> _Available data_
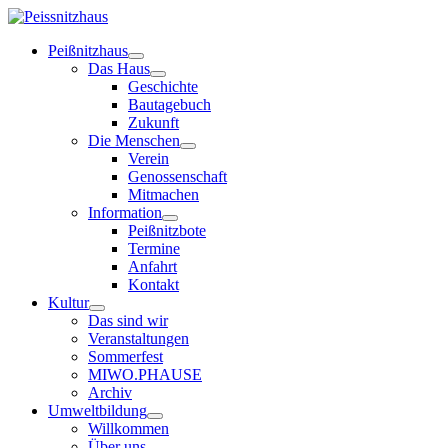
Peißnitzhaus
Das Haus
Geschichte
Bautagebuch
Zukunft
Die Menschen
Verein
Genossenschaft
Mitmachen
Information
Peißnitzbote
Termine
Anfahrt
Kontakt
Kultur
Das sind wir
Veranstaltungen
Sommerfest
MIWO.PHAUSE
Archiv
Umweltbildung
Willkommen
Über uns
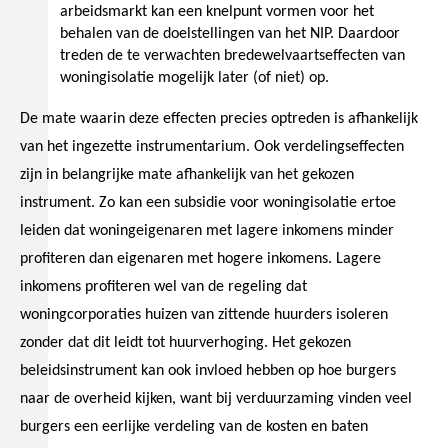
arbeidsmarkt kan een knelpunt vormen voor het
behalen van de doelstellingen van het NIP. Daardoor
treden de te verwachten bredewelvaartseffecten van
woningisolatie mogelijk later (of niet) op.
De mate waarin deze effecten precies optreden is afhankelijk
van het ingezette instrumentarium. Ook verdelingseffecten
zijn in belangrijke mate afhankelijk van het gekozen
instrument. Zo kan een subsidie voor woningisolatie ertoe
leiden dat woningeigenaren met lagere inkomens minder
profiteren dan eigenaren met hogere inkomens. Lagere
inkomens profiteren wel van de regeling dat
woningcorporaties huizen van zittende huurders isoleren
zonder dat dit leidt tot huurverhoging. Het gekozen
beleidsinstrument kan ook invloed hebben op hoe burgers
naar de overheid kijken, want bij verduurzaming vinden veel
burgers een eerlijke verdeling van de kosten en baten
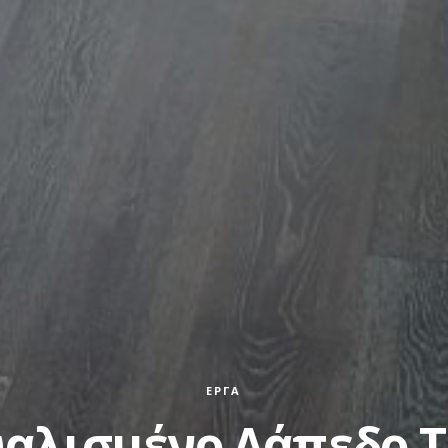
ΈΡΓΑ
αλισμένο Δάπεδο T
--
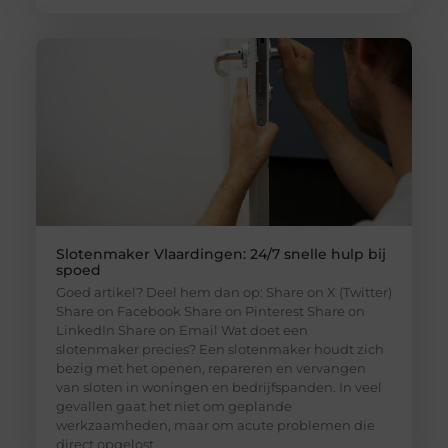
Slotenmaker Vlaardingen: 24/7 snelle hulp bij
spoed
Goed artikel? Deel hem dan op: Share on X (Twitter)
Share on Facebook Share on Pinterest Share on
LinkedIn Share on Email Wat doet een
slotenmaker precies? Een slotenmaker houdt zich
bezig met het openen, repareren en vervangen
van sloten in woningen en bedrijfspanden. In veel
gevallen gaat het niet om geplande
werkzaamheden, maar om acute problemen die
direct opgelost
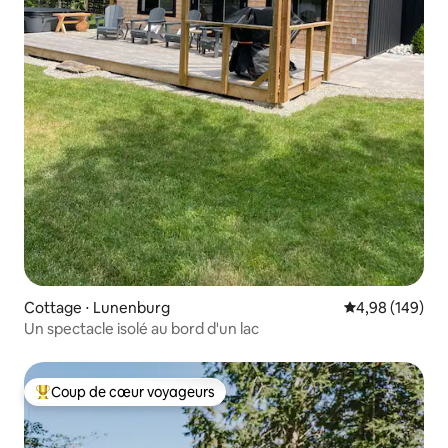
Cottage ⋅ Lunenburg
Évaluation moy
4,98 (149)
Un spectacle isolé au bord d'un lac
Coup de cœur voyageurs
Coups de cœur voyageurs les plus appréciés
* * *
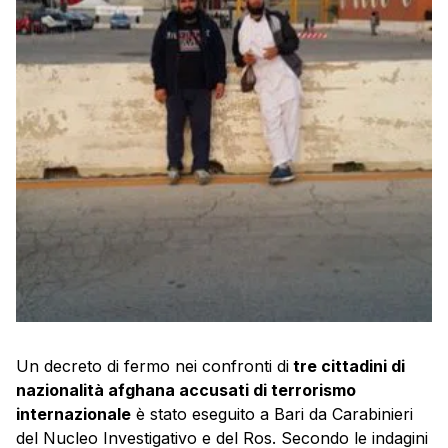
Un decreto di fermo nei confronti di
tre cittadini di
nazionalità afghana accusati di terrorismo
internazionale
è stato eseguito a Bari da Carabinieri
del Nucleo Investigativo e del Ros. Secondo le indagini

> _Directions_
Only the number is needed. Say how many lines of the entries contain "woningisolatie".

> _Final answer_
2